Wake Lake exists due to a depression formed in the landscape likely caused by a large piece of ice which broke off the toe of the glacier as it receded. As the ice block melted, a depression formed called a kettle. Wake Lake developed as a kettle formation where water accumulated through mainly rainfall small amounts of groundwater, and with poor or very slow drainage. Over time this closed wetland accumulated organic debris and evolved to a fen and now is on its way towards a bog.
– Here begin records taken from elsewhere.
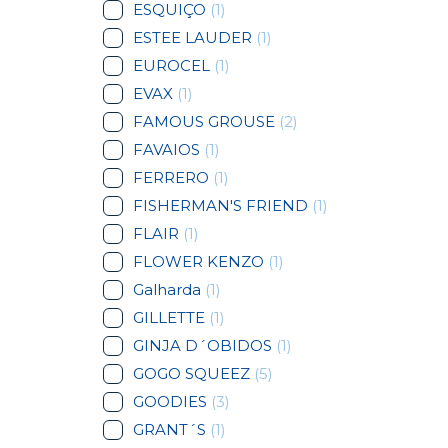
ESQUIÇO
(1)
ESTEE LAUDER
(1)
EUROCEL
(1)
EVAX
(1)
FAMOUS GROUSE
(2)
FAVAIOS
(1)
FERRERO
(1)
FISHERMAN'S FRIEND
(1)
FLAIR
(1)
FLOWER KENZO
(1)
Galharda
(1)
GILLETTE
(1)
GINJA D´OBIDOS
(1)
GOGO SQUEEZ
(5)
GOODIES
(3)
GRANT´S
(1)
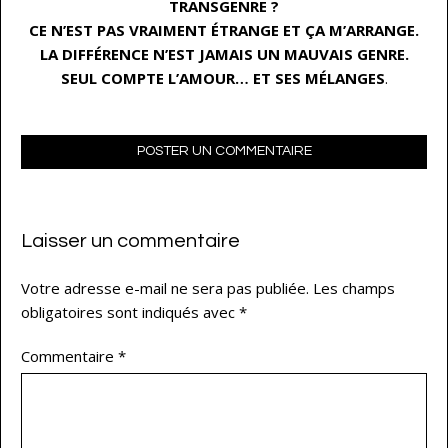
TRANSGENRE ?
CE N’EST PAS VRAIMENT ÉTRANGE ET ÇA M’ARRANGE.
LA DIFFÉRENCE N’EST JAMAIS UN MAUVAIS GENRE.
SEUL COMPTE L’AMOUR… ET SES MÉLANGES
.
POSTER UN COMMENTAIRE
Laisser un commentaire
Votre adresse e-mail ne sera pas publiée.
Les champs
obligatoires sont indiqués avec
*
Commentaire
*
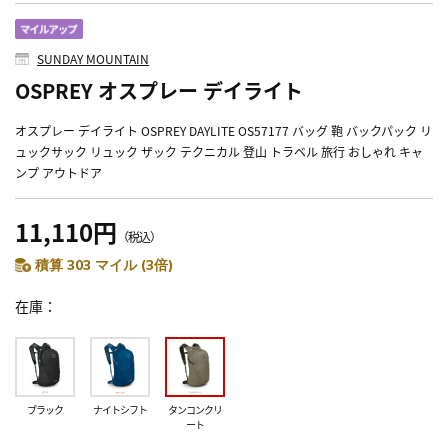
SUNDAY MOUNTAIN
OSPREY オスプレー デイライト
オスプレー デイライト OSPREY DAYLITE OS57177 バッグ 鞄 バックパック リ
ュックサック リュック ザック テクニカル 登山 トラベル 旅行 おしゃれ キャ
ンプ アウトドア
11,110円
（税込）
積算 303 マイル (3倍)
在庫
ブラック
ナイトシフト
タンコンクリ
ート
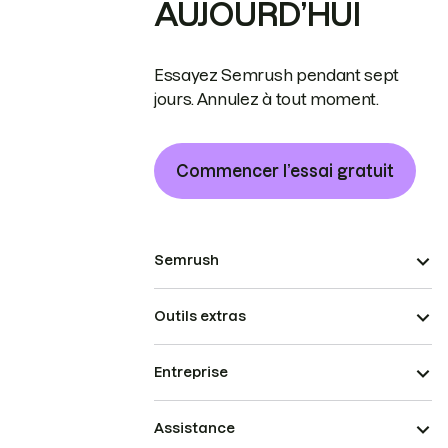
AUJOURD’HUI
Essayez Semrush pendant sept
jours. Annulez à tout moment.
Commencer l’essai gratuit
Semrush
Outils extras
Entreprise
Assistance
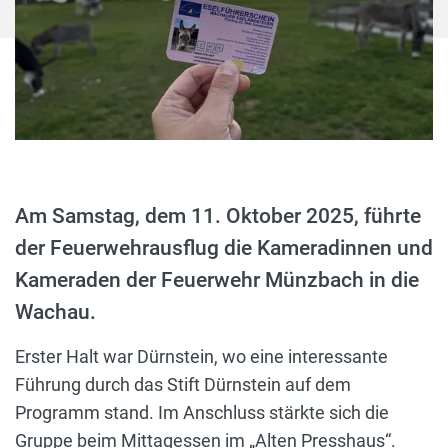
Am Samstag, dem 11. Oktober 2025, führte
der Feuerwehrausflug die Kameradinnen und
Kameraden der Feuerwehr Münzbach in die
Wachau.
Erster Halt war Dürnstein, wo eine interessante
Führung durch das Stift Dürnstein auf dem
Programm stand. Im Anschluss stärkte sich die
Gruppe beim Mittagessen im „Alten Presshaus“.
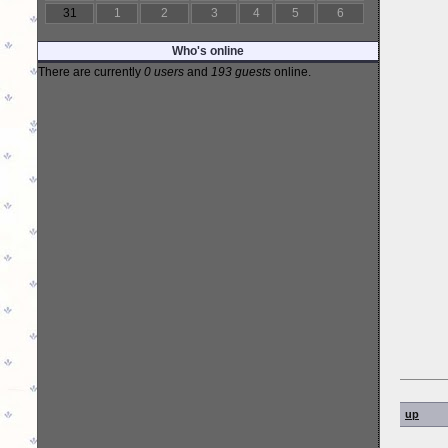
31
1
2
3
4
5
6
Who's online
There are currently
0 users
and
193 guests
online.
up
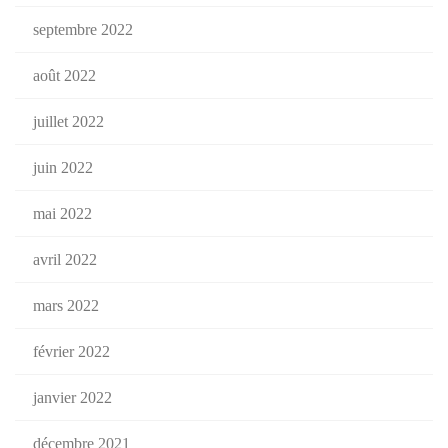
septembre 2022
août 2022
juillet 2022
juin 2022
mai 2022
avril 2022
mars 2022
février 2022
janvier 2022
décembre 2021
Wake Lake is classified as an immature cranberry bog containing many plants that are adapted to wet, acidic, and nutrient-poor soils. The southeast edge of the lake has a floating mat of sphagnum moss and vegetation, which is characteristic of a bog wetland. Small herbaceous plants such as Chamisso’s cotton-grass, white bog orchid, and bunchberry can be found growing throughout the sphagnum mat. Deeper areas support reeds, cattails, and yellow pond lily. The transition to the riparian area is marked by the occurrence of dense woody shrubs such as hard hack and Nootka rose. Large conifers such as Douglas-fir and western redcedar and deciduous trees such as bigleaf maple and red alder comprise the forest around the lake.
Recent surveys have revealed that seven of the nine native amphibian species found on Vancouver Island use the habitat in and around Wake Lake to meet some of their life history needs. These species include: Pacific Chorus Frog, Red-legged Frog, Western Toad, Northwestern Salamander, Western Redback Salamander, Ensatina, and Roughskin Newt. In Canada, both the Western Toad and the Red-legged Frog are listed as species of Special Concern.
4465 Barnjum Road, Sahtlam. From the Trans-Canada Highway turn west/left on to Trunk Road. Trunk Road will turn into Government Street. Follow this road to the “roundabout” turning west on Gibbins Road. Follow Gibbins Road and it will turn into Barnjum Road. Park is on the right just before Riverbottom Road.